Link Prediction in NetworKit

In this notebook, the usage of the link prediction module will be demonstrated.

1) Load NetworKit module as well as external modules (e.g. for supervised approaches)



In [1]:

    
cd ../../
from networkit import linkprediction as lp, readGraph, Format
# Needed to draw plots
%matplotlib inline
import matplotlib.pyplot as plt 
# Machine learning
from sklearn import *









    



  File "<ipython-input-1-f46d96c0d377>", line 1
    cd ../../
        ^
SyntaxError: invalid syntax

2) Helper function to draw ROC curve in the notebook



In [2]:

    
def drawROC(indexName, fpr, tpr):
    plt.suptitle(indexName, fontsize=18, fontweight="bold")
    plt.xticks([z / 10 for z in range(11)])
    plt.yticks([z / 10 for z in range(11)])
    plt.xlabel("False positive rate", fontsize=18)
    plt.ylabel("True positive rate", fontsize=18)
    plt.axis([0, 1, 0, 1])
    curve, = plt.plot(fpr, tpr)
    plt.plot([0, 1], [0, 1], 'grey', ls='--')
def drawUnsupervisedROC(indexName, predictions):
    fpr, tpr = roc.getCurve(predictions)
    drawROC(indexName, fpr, tpr)
def drawSupervisedROC(indexName, predictions, testLabels):
    predictionLabels = [p[1] for p in predictions]
    fpr, tpr, thresholds = metrics.roc_curve(testLabels, predictionLabels)
    drawROC(indexName, fpr, tpr)

3) Load an actual network that should be analyzed



In [3]:

    
testGraph = readGraph("input/celegans_metabolic.graph", Format.METIS)
print("Loaded graph with", testGraph.numberOfEdges(), "edges.")









    



---------------------------------------------------------------------------
NameError                                 Traceback (most recent call last)
<ipython-input-3-ea0025a838ff> in <module>()
----> 1 testGraph = readGraph("input/celegans_metabolic.graph", Format.METIS)
      2 print("Loaded graph with", testGraph.numberOfEdges(), "edges.")

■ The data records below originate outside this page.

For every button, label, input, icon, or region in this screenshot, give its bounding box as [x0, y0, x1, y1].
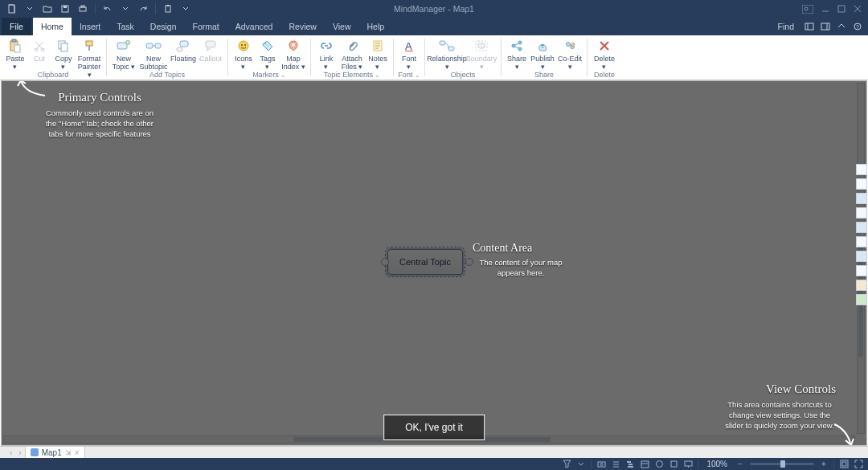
zoom-value[interactable]: 100%: [703, 460, 731, 468]
delete-button[interactable]: Delete ▾: [591, 37, 618, 71]
ribbon-group-share: Share ▾ Publish ▾ Co-Edit ▾ Share: [502, 35, 587, 80]
tab-design[interactable]: Design: [142, 18, 185, 35]
minimize-icon[interactable]: [821, 5, 829, 13]
filter-dropdown-icon[interactable]: [576, 460, 586, 469]
new-topic-button[interactable]: New Topic ▾: [110, 37, 137, 71]
floating-topic-button[interactable]: Floating: [170, 37, 197, 63]
tab-review[interactable]: Review: [280, 18, 324, 35]
panel-toggle-1-icon[interactable]: [804, 21, 815, 32]
tab-format[interactable]: Format: [184, 18, 227, 35]
tab-help[interactable]: Help: [358, 18, 392, 35]
panel-toggle-2-icon[interactable]: [820, 21, 831, 32]
tag-icon: [260, 39, 276, 53]
new-file-icon[interactable]: [5, 2, 19, 15]
close-icon[interactable]: [854, 5, 862, 13]
tab-file[interactable]: File: [2, 18, 31, 35]
publish-button[interactable]: Publish ▾: [529, 37, 556, 71]
zoom-slider[interactable]: [750, 463, 814, 465]
icons-button[interactable]: Icons ▾: [231, 37, 256, 71]
side-icon-6[interactable]: [856, 236, 867, 247]
zoom-slider-knob[interactable]: [780, 460, 785, 468]
map-canvas[interactable]: Central Topic Primary Controls Commonly …: [2, 81, 866, 445]
paste-button[interactable]: Paste ▾: [3, 37, 27, 71]
tab-advanced[interactable]: Advanced: [227, 18, 281, 35]
view-schedule-icon[interactable]: [640, 460, 649, 469]
new-subtopic-button[interactable]: New Subtopic: [137, 37, 170, 71]
paste-dropdown-icon[interactable]: [178, 2, 193, 15]
zoom-out-icon[interactable]: −: [735, 460, 745, 469]
fit-icon[interactable]: [839, 460, 849, 469]
tab-home[interactable]: Home: [33, 18, 72, 35]
format-painter-icon: [81, 39, 97, 53]
svg-rect-2: [63, 6, 67, 8]
side-icon-3[interactable]: [856, 193, 867, 204]
tour-ok-button[interactable]: OK, I've got it: [383, 415, 485, 440]
share-button[interactable]: Share ▾: [505, 37, 529, 71]
font-icon: A: [401, 39, 417, 53]
ribbon-group-markers: Icons ▾ Tags ▾ Map Index ▾ Markers: [228, 35, 310, 80]
emoji-icon: [235, 39, 252, 53]
tab-close-icon[interactable]: ×: [75, 448, 80, 457]
side-icon-2[interactable]: [856, 178, 867, 190]
coedit-button[interactable]: Co-Edit ▾: [556, 37, 583, 71]
view-icon-6[interactable]: [669, 460, 678, 469]
maximize-icon[interactable]: [837, 5, 845, 13]
copy-icon: [55, 39, 72, 53]
doctabs-prev-icon[interactable]: ‹: [6, 448, 15, 457]
redo-icon[interactable]: [136, 2, 150, 15]
print-icon[interactable]: [76, 2, 90, 15]
fullscreen-icon[interactable]: [854, 460, 863, 469]
open-file-icon[interactable]: [40, 2, 55, 15]
view-icon-5[interactable]: [654, 460, 664, 469]
callout-button[interactable]: Callout: [197, 37, 224, 63]
tab-view[interactable]: View: [325, 18, 359, 35]
boundary-button[interactable]: Boundary ▾: [465, 37, 497, 71]
svg-text:A: A: [405, 40, 412, 52]
attach-files-button[interactable]: Attach Files ▾: [338, 37, 366, 71]
side-icon-8[interactable]: [856, 265, 867, 276]
user-badge-icon[interactable]: [802, 5, 813, 14]
new-file-dropdown-icon[interactable]: [23, 2, 37, 15]
zoom-in-icon[interactable]: +: [819, 460, 829, 469]
copy-button[interactable]: Copy ▾: [51, 37, 76, 71]
side-icon-9[interactable]: [856, 280, 867, 291]
tour-primary-body: Commonly used controls are on the "Home"…: [43, 108, 156, 139]
undo-icon[interactable]: [100, 2, 115, 15]
side-icon-4[interactable]: [856, 207, 867, 219]
collapse-ribbon-icon[interactable]: [836, 21, 847, 32]
font-button[interactable]: A Font ▾: [397, 37, 421, 71]
undo-dropdown-icon[interactable]: [118, 2, 133, 15]
view-gantt-icon[interactable]: [625, 460, 635, 469]
svg-rect-23: [86, 41, 92, 46]
save-icon[interactable]: [58, 2, 72, 15]
pin-icon[interactable]: ⇲: [65, 448, 72, 456]
svg-rect-51: [627, 461, 631, 463]
svg-point-46: [518, 47, 522, 51]
side-icon-7[interactable]: [856, 251, 867, 262]
cut-button[interactable]: Cut: [27, 37, 51, 63]
svg-rect-30: [177, 47, 182, 51]
filter-icon[interactable]: [562, 460, 571, 469]
side-icon-5[interactable]: [856, 222, 867, 233]
paste-quick-icon[interactable]: [161, 2, 175, 15]
relationship-button[interactable]: Relationship ▾: [428, 37, 465, 71]
side-icon-1[interactable]: [856, 164, 867, 175]
svg-rect-22: [61, 43, 68, 51]
tab-insert[interactable]: Insert: [72, 18, 108, 35]
map-index-button[interactable]: Map Index ▾: [280, 37, 307, 71]
find-field[interactable]: Find: [773, 22, 799, 31]
link-button[interactable]: Link ▾: [314, 37, 338, 71]
side-icon-10[interactable]: [856, 294, 867, 305]
tab-task[interactable]: Task: [108, 18, 142, 35]
help-icon[interactable]: ?: [852, 21, 863, 32]
view-outline-icon[interactable]: [611, 460, 620, 469]
tags-button[interactable]: Tags ▾: [256, 37, 280, 71]
svg-rect-25: [117, 43, 127, 49]
view-map-icon[interactable]: [596, 460, 606, 469]
document-tab-map1[interactable]: Map1 ⇲ ×: [25, 446, 85, 458]
svg-point-8: [805, 7, 808, 10]
group-label-clipboard: Clipboard: [0, 71, 106, 80]
doctabs-next-icon[interactable]: ›: [15, 448, 24, 457]
view-presentation-icon[interactable]: [683, 460, 693, 469]
notes-button[interactable]: Notes ▾: [366, 37, 390, 71]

NameError: name 'readGraph' is not defined

4) Initialize ROC/PR metrics for testGraph



In [ ]:

    
roc = lp.ROCMetric(testGraph)
pr = lp.PrecisionRecallMetric(testGraph)

5) Generate training and feature graphs



In [ ]:

    
trainingGraph = lp.RandomLinkSampler.byPercentage(testGraph, 0.9)
print("Left out", testGraph.numberOfEdges() - trainingGraph.numberOfEdges(), "edges from test graph")
featureGraph = lp.RandomLinkSampler.byPercentage(trainingGraph, 0.7)
print("Left out", trainingGraph.numberOfEdges() - featureGraph.numberOfEdges(), "edges from training graph")

6) Initialize similarity indices



In [ ]:

    
featureCommonNeighborsIndex = lp.CommonNeighborsIndex(featureGraph)
featureJaccardIndex = lp.JaccardIndex(featureGraph)
featurePreferentialAttachmentIndex = lp.PreferentialAttachmentIndex(featureGraph)
featureAdamicAdarIndex = lp.AdamicAdarIndex(featureGraph)
featureUDegreeIndex = lp.UDegreeIndex(featureGraph)
featureVDegreeIndex = lp.VDegreeIndex(featureGraph)
featureAlgebraicDistanceIndex = lp.AlgebraicDistanceIndex(featureGraph, 5, 15)
featureAlgebraicDistanceIndex.preprocess()
featureNeighborhoodDistanceIndex = lp.NeighborhoodDistanceIndex(featureGraph)
featureTotalNeighborsIndex = lp.TotalNeighborsIndex(featureGraph)
featureNeighborsMeasureIndex = lp.NeighborsMeasureIndex(featureGraph)
featureSameCommunityIndex = lp.SameCommunityIndex(featureGraph)
featureAdjustedRandIndex = lp.AdjustedRandIndex(featureGraph)
featureResourceAllocationIndex = lp.ResourceAllocationIndex(featureGraph)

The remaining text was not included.